Mais c’est aussi un prétexte, ou plutôt une occasion, pour apprendre ou réapprendre l’autonomie, l’autogestion, la vie en commun, sans les supermarchés, les hôpitaux, etc. C’est très marquant.

20 juillet

Deuxième jour plein au camp de la Centrale, aussi appelé « Nueva Maddalena ».

Hier soir, nous sommes encore une fois allés emmerder les flics. Un seau d’eau a atterri sur leurs gueules. Certains s’amusent inlassablement à les aveugler avec des pointeurs lasers, d’autres tapent avec furie sur les rambardes et la grille, d’autres encore esquissent des manœuvres d’encerclement des flics. Bref, c’est comme si on se préparait en attendant d’être en nombre suffisant pour l’assaut.

L’organisation et la répartition au sein du camp et des actions se font plutôt par groupes affinitaires et/ou de langue. Comme on ne parle pas l’italien, on baragouine du franglitalien. Sur le campement, il y a des Italiens (évidemment), des Français, des Belges, des Suisses, des Espagnols, et sans doute bien d’autres nationalités. Les gens restent quelques jours ou quelques semaines, et la rencontre devient flottante, toujours sur le fil, esquissée : le temps des contraintes ou même des envies, qui fabrique les allées et venues des uns et des autres, mais qui n’efface jamais l’intensité des moments de lutte.

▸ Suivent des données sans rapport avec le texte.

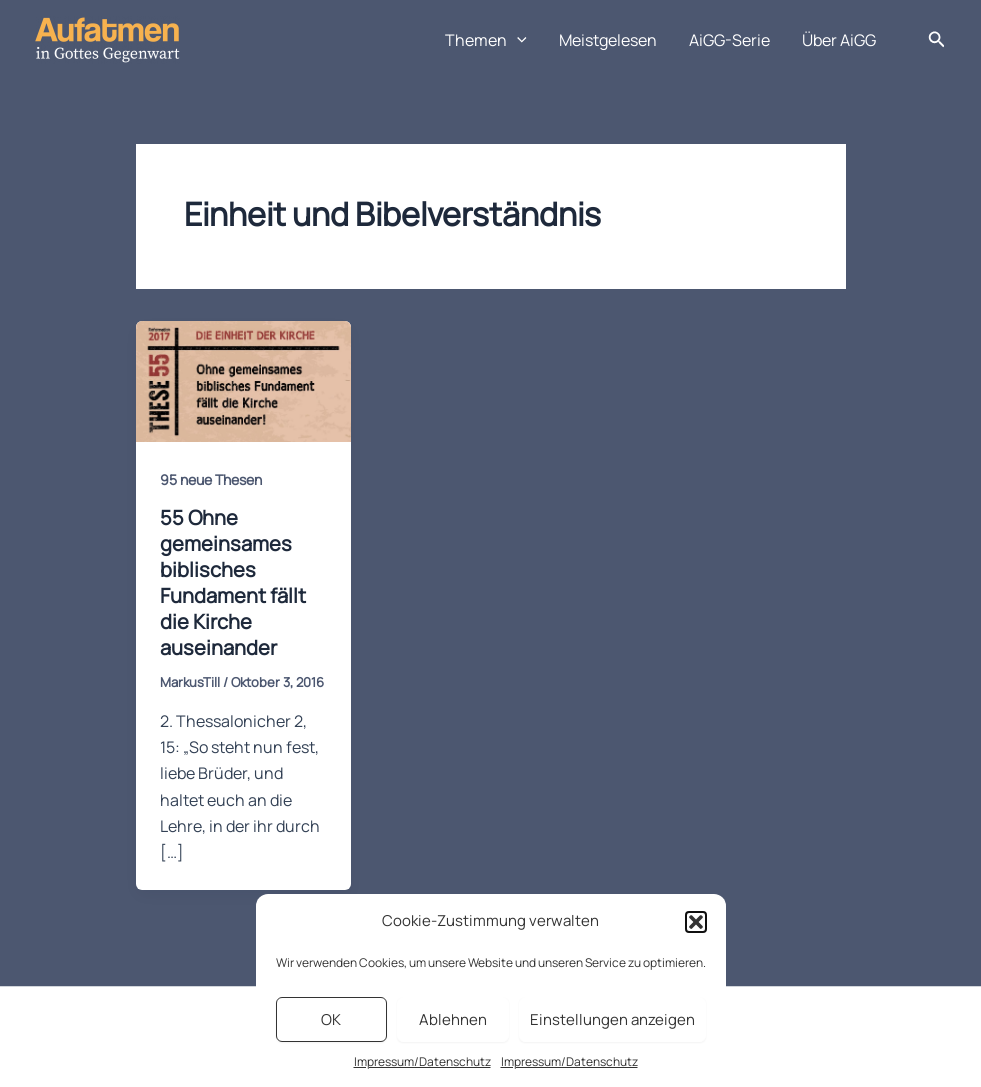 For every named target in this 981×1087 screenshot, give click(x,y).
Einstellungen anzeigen (612, 1019)
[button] (696, 922)
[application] (517, 40)
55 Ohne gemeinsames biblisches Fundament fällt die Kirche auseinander (233, 582)
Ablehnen (453, 1019)
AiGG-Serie (729, 40)
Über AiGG (839, 40)
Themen (486, 40)
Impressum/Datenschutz (422, 1061)
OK (331, 1019)
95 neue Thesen (211, 479)
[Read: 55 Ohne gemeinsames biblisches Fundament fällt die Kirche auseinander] (243, 380)
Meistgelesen (608, 40) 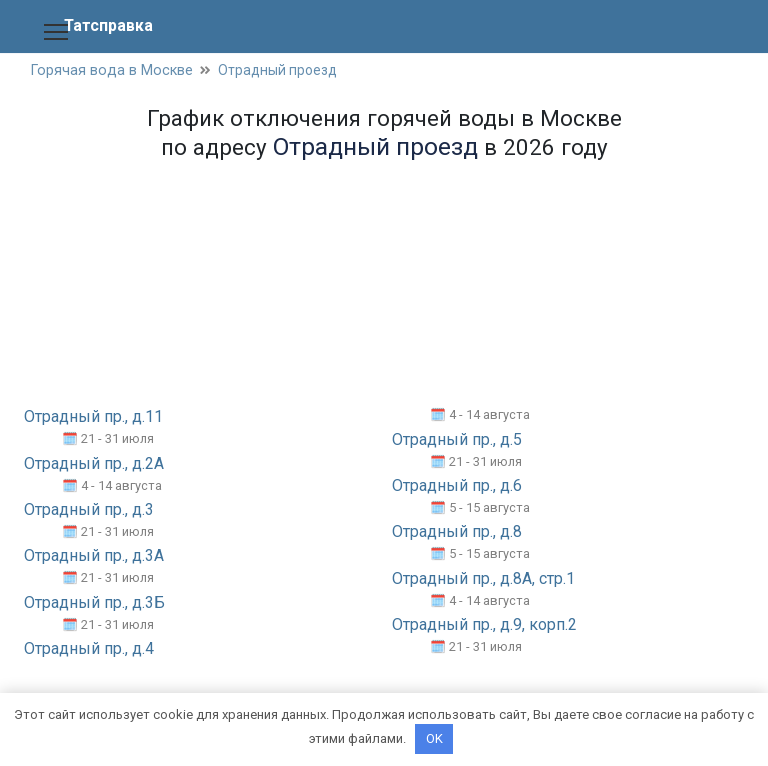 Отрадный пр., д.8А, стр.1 (483, 579)
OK (434, 738)
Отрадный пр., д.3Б (94, 603)
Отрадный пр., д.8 (457, 532)
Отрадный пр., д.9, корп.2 (484, 625)
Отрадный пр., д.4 (89, 649)
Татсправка (109, 25)
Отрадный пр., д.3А (94, 556)
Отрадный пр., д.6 (457, 486)
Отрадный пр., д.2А (94, 464)
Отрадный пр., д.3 (89, 510)
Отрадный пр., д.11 (93, 417)
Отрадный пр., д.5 (457, 440) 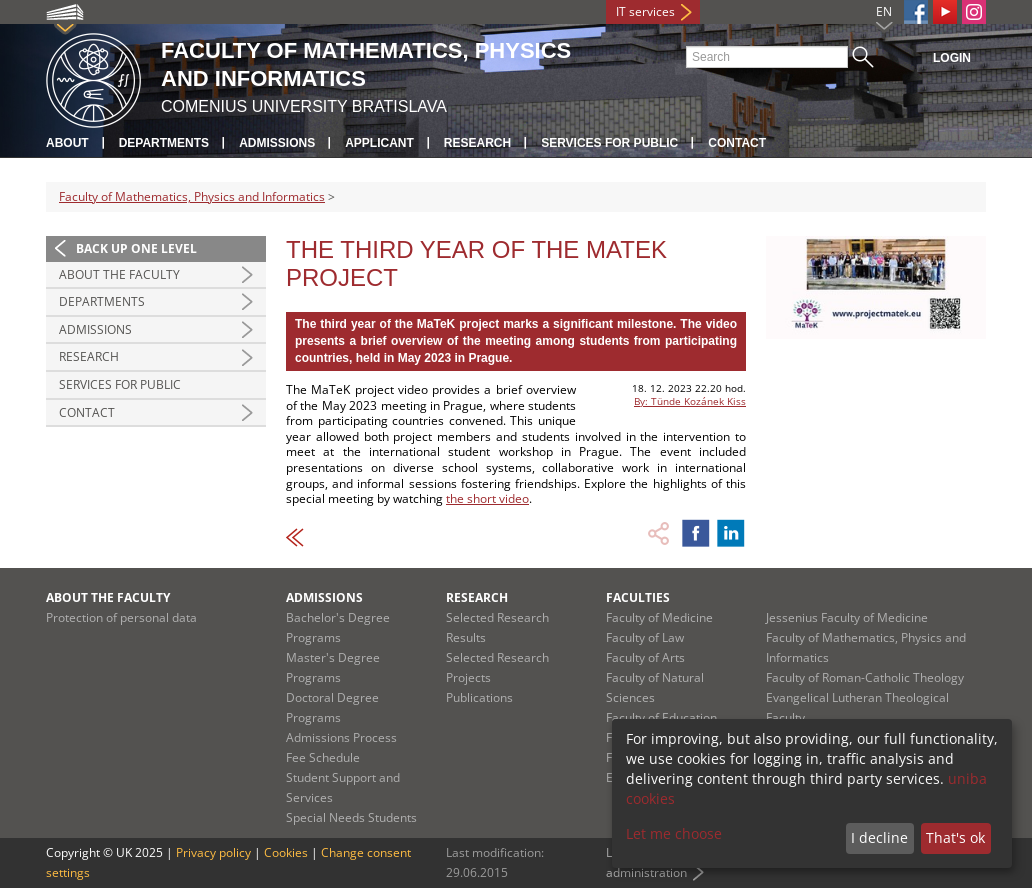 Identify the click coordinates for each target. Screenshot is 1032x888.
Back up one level (136, 248)
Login (952, 58)
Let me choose (674, 833)
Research (477, 143)
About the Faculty (119, 274)
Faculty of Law (645, 637)
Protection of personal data (121, 617)
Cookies (286, 852)
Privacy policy (213, 852)
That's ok (955, 837)
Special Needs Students (351, 817)
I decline (879, 837)
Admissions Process (341, 737)
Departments (164, 143)
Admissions (277, 143)
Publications (479, 697)
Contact (737, 143)
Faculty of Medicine (659, 617)
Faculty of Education (661, 717)
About (67, 143)
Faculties (638, 597)
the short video (487, 498)
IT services (645, 11)
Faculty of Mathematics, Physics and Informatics (192, 196)
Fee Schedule (323, 757)
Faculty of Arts (645, 657)
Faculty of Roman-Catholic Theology (865, 677)
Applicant (379, 143)
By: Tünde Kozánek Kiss (690, 401)
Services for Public (609, 143)
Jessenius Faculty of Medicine (847, 617) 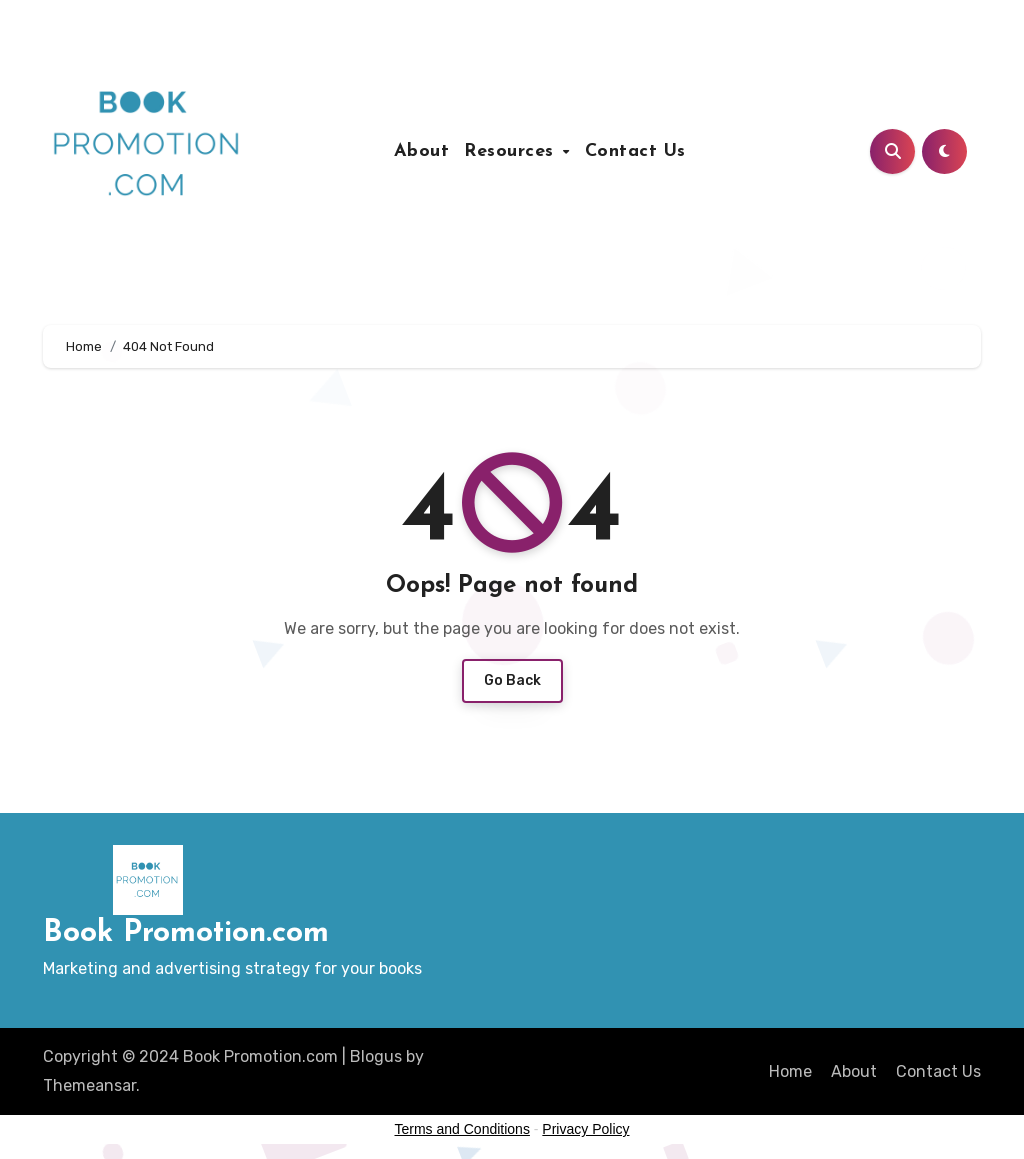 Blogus (376, 1056)
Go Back (512, 680)
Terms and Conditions (462, 1129)
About (422, 151)
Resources (512, 151)
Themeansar (89, 1085)
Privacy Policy (585, 1129)
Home (790, 1071)
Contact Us (635, 151)
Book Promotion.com (186, 933)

Aujourd’hui, nous partons pour une marche dans la montagne, pour occuper un « presidio », sorte de piquet de grève largement amélioré, avec abris, nourriture, eau, etc. Le lieu visé est à deux mille mètres d’altitude, en surplomb des flics. Deux mille mètres, deux mille flics répartis dans toute la vallée : il y a les carabinieri, la polizia, les alpini (chasseurs alpins) et la digos (les services de renseignement).

21 juillet

Hier, la visite au presidio de la Baita a été l’occasion de découvrir une sorte de « camp avancé » dans la montagne, à l’emplacement quasi-exact des travaux du TAV. Nous découvrons une petite maison, une cabane construite dans un grand arbre, et diverses installations de campement. Sur la route, plusieurs barricades faites d’un enchevêtrement de grosses pierres et de tubes métalliques. L’ambiance sur place est à la construction d’infrastructures et à la récupération de matériaux divers. Dans la matinée, ceux qui étaient montés tôt à la Baita se sont fait contrôler, filmer, intimider par la digos. Dans la soirée, au presidio de la Centrale, pas mal de nouveaux arrivants. Tout le monde est très motivé. L’AG parle de la journée de vendredi, qui devrait être un bon gros dawa dans toute la vallée. Ensuite, la soirée se partage entre un concert de jazz-ska-rocksteady et un regain de tension à la grille, où il y a plus de monde que d’habitude et où les esprits s’échauffent. Les flics tentent de nous arroser au jet d’eau, c’est plutôt drôle, mais pas bon enfant pour autant : les slogans sont durs, les gestes déterminés. C’est le premier soir où ça bouge autant.

Il y a un rythme d’action qui n’est pas évident à appréhender au départ, dans le camp. Certains soirs sont plutôt calmes, d’autres très mouvementés. En fonction du nombre et de la motivation sur le moment, on sent une dynamique collective et individuelle à la fois : collective car rien ne se fait, de manière ostensible et publique, sans le nombre ; et individuelle car chacun reste totalement libre de ce qu’il fait, quitte à se faire engueuler s’il dépasse les limites décidées en AG. Il est frappant de constater que dans les affrontements, chaque individu peut être un nœud - ou un centre - de l’action globale, à n’importe quel moment. Il suffit d’un ou d’une qui tape sur la rambarde, et ils peuvent être trente l’instant d’après, sans qu’on sache vraiment si il ou elle a été l’élément déclencheur pour les autres. Cela donne une confiance et une liberté incomparables, ainsi qu’une bonne dose d’adrénaline…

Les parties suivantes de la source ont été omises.